Lieut. General the Hon. Sir A. Wellesley, K.B., to Brigadier General Cox.

' Plasencia, 14th July, 1809.

' MY DEAR SIR,
' I have received your letter of the 9th. I request you to have each man that you may find belonging to the British army clothed and fed. Send me from time to time a list of their names, and of the regiments to which they belong, and I shall send you directions how they are to be disposed of; and an account of the disbursements made for each man, and I shall have the money reimbursed to you. I am obliged to you for the orders you have given to the assistant surgeon and party of the 87th regiment. I do not think that Soult is able to attack Ciudad Rodrigo, although it is not impossible that he may annoy the frontier. He has no artillery, and is not well provided with arms.

' Believe me, &c.; ' ARTHUR WELLESLEY.


Lieut. General the Hon. Sir A. Wellesley, K.B., to Marshal Beresford.

'Plasencia, 14th July, 1809.

' MY DEAR BERESFORD,
' I have received your letters of the 8th and 9th. I had already received from the Duque del Parque the extract from Soult's letter, of which I have since received copies from Seville. The latter are much more full and important than the former, particularly as they relate to Portugal ; and I send you the extracts of what is written on this subject.

' I do not believe that Ney has quitted Galicia ; at least we have not heard that he has; and you will see that Soult ordered him to remain there. ' Soult can certainly do nothing against Portugal, for he is in a most miserable state, without arms, artillery, ammunition, shoes, &c. But if Ney withdraws from Galicia, Romana must in some manner be brought into play. Your plan for him appears to be a good one, and will, I hope, keep all in check till we shall have decided our affairs with Victor.

' I have given orders that you may have 1000 camp kettles, including the 70 without crates. Villiers must give his receipt for them.

' I shall write for your great coats and clothing. I see no objection to your giving your English officers the bat and forage of their English rank, and two months' advance of their regimental English pay.

' Believe me, &c.; ' ARTHUR WELLESLEY.


Lieut. General the Hon. Sir A. Wellesley, K.B., to Vice Admiral the Hon.
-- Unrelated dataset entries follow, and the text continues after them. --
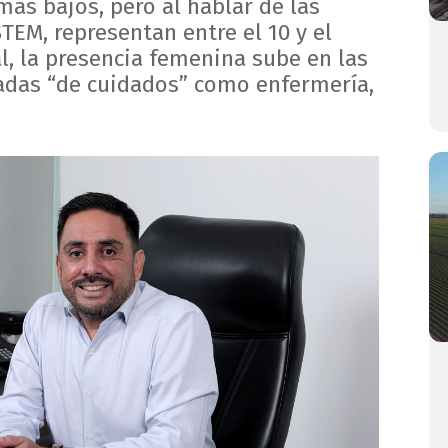
ás bajos, pero al hablar de las
STEM, representan entre el 10 y el
l, la presencia femenina sube en las
adas “de cuidados” como enfermería,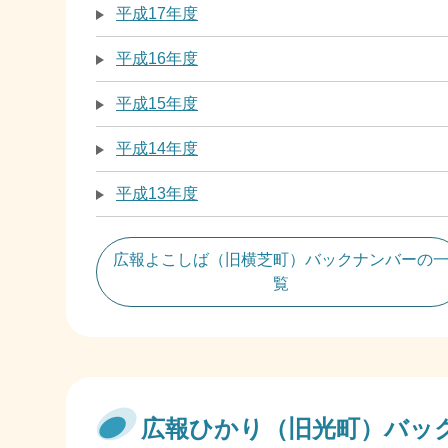
平成17年度
平成16年度
平成15年度
平成14年度
平成13年度
広報よこしば（旧横芝町）バックナンバーの
覧
広報ひかり（旧光町）バッ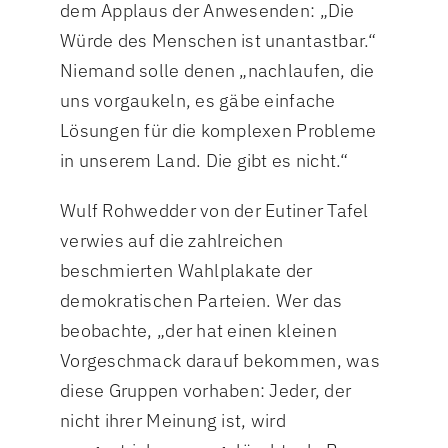
dem Applaus der Anwesenden: „Die
Würde des Menschen ist unantastbar.“
Niemand solle denen „nachlaufen, die
uns vorgaukeln, es gäbe einfache
Lösungen für die komplexen Probleme
in unserem Land. Die gibt es nicht.“
Wulf Rohwedder von der Eutiner Tafel
verwies auf die zahlreichen
beschmierten Wahlplakate der
demokratischen Parteien. Wer das
beobachte, „der hat einen kleinen
Vorgeschmack darauf bekommen, was
diese Gruppen vorhaben: Jeder, der
nicht ihrer Meinung ist, wird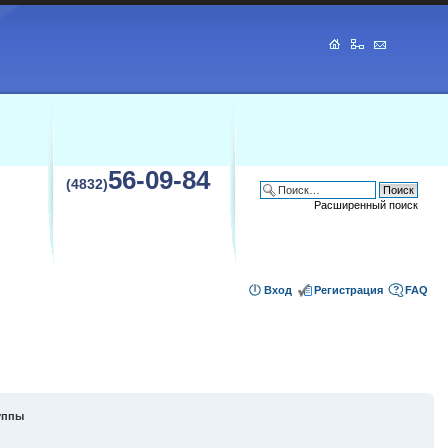
56-09-84
(4832)
Расширенный поиск
Вход
Регистрация
FAQ
уппы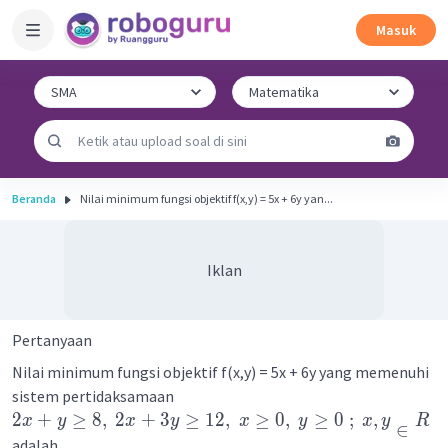
Masuk
Beranda
Nilai minimum fungsi objektif f(x,y) = 5x + 6y yan...
Iklan
Pertanyaan
Nilai minimum fungsi objektif f(x,y) = 5x + 6y yang memenuhi
sistem pertidaksamaan
2
+
≥
8
,
2
+
3
≥
12
,
≥
0
,
≥
0
;
,
∈
x
y
x
y
x
y
x
y
R
adalah ....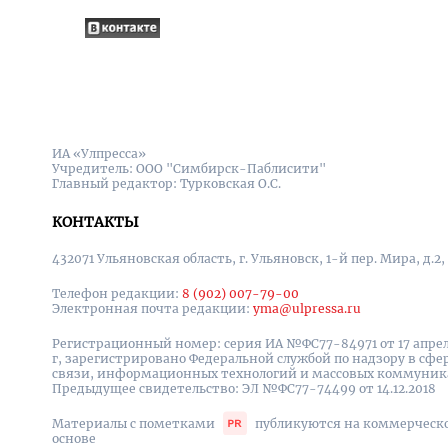
ИА «Улпресса»
Учредитель: ООО "Симбирск-Паблисити"
Главный редактор: Турковская О.С.
КОНТАКТЫ
432071 Ульяновская область, г. Ульяновск, 1-й пер. Мира, д.2,
Телефон редакции:
8 (902) 007-79-00
Электронная почта редакции:
yma@ulpressa.ru
Регистрационный номер: серия ИА №ФС77-84971 от 17 апрел
г, зарегистрировано Федеральной службой по надзору в сфе
связи, информационных технологий и массовых коммуни
Предыдущее свидетельство: ЭЛ №ФС77-74499 от 14.12.2018
Материалы с пометками
публикуются на коммерческ
основе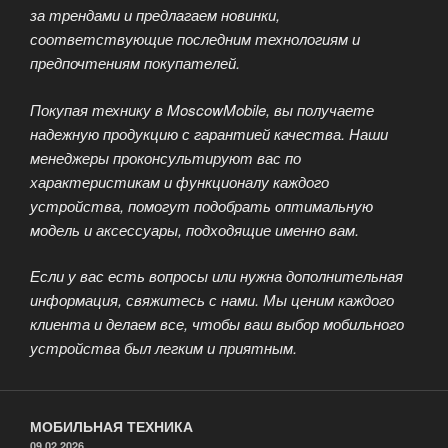
за трендами и предлагаем новинки,
соответствующие последним технологиям и
предпочтениям покупателей.
Покупая технику в MoscowMobile, вы получаете
надежную продукцию с гарантией качества. Наши
менеджеры проконсультируют вас по
характеристикам и функционалу каждого
устройства, помогут подобрать оптимальную
модель и аксессуары, подходящие именно вам.
Если у вас есть вопросы или нужна дополнительная
информация, свяжитесь с нами. Мы ценим каждого
клиента и делаем все, чтобы ваш выбор мобильного
устройства был легким и приятным.
МОБИЛЬНАЯ ТЕХНИКА
ОПУБЛИКОВАНО
09.02.2026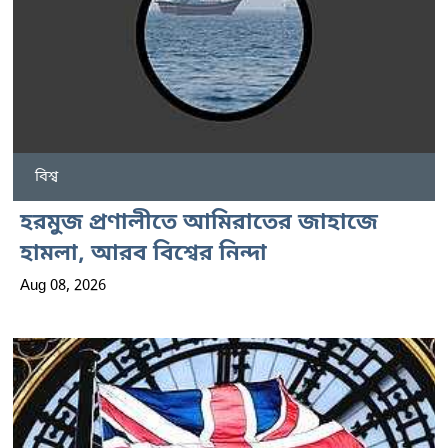
বিশ্ব
হরমুজ প্রণালীতে আমিরাতের জাহাজে
হামলা, আরব বিশ্বের নিন্দা
Aug 08, 2026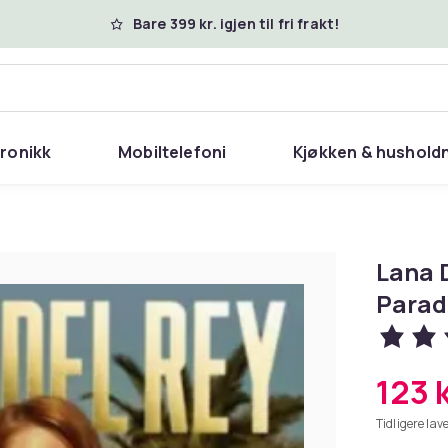
Bare 399 kr. igjen til fri frakt!
tronikk
Mobiltelefoni
Kjøkken & hushold
Lana D
Parad
123 
Tidligere lave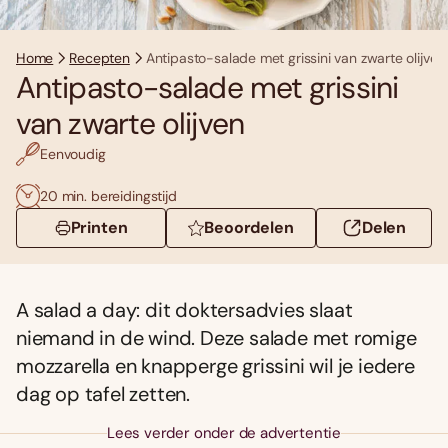
Home
Recepten
Antipasto-salade met grissini van zwarte olijven
Antipasto-salade met grissini
van zwarte olijven
Eenvoudig
20 min. bereidingstijd
Printen
Beoordelen
Delen
A salad a day: dit doktersadvies slaat
niemand in de wind. Deze salade met romige
mozzarella en knapperge grissini wil je iedere
dag op tafel zetten.
Lees verder onder de advertentie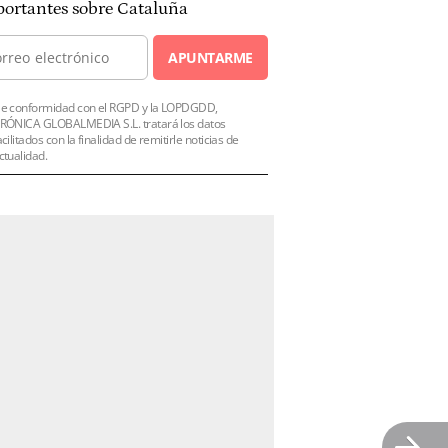
ortantes sobre Cataluña
APUNTARME
e conformidad con el RGPD y la LOPDGDD,
RÓNICA GLOBALMEDIA S.L. tratará los datos
acilitados con la finalidad de remitirle noticias de
ctualidad.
G. Berkeley.

' Plasencia, 14th July, 1809.

' SIR,
'I have had the honor of receiving your letter of the 5th, relative to the disembarkation of the ordnance and stores; and having conversed on the subject with the officer commanding the artillery, it appears to me that it would be expedient to retain in the Tagus the ships (11) named in the margin, with the ordnance and stores on board; and that the stores in the other ships, of which you enclose me a list, should be disembarked, with the exception of those on board the Richmond, No. 321, which stores are to be left in that ship ; and that she, with her stores on board, and those ships from which the stores shall be disembarked, should be sent home as soon as may be possible.

' I have the honor to be, &c. ' ARTHUR WELLESLEY.


Lieut. General the Hon. Sir A. Wellesley, K.B., to the Right Hon. John Villiers.

' Plasencia, 14th July, 1809.

' MY DEAR VILLIERS,
' I have perused Dom M. de Forjaz's paper respecting carts, &c., upon which I will send him some observations as soon as I shall have conversed upon the subject of it with the Quarter Master General and the Commissary General. In the meantime I beg you will inform Dom M. de Forjaz that the greater-part of what he has recommended has already been carried into execution.

' Believe me, &c.; ' ARTHUR WELLESLEY.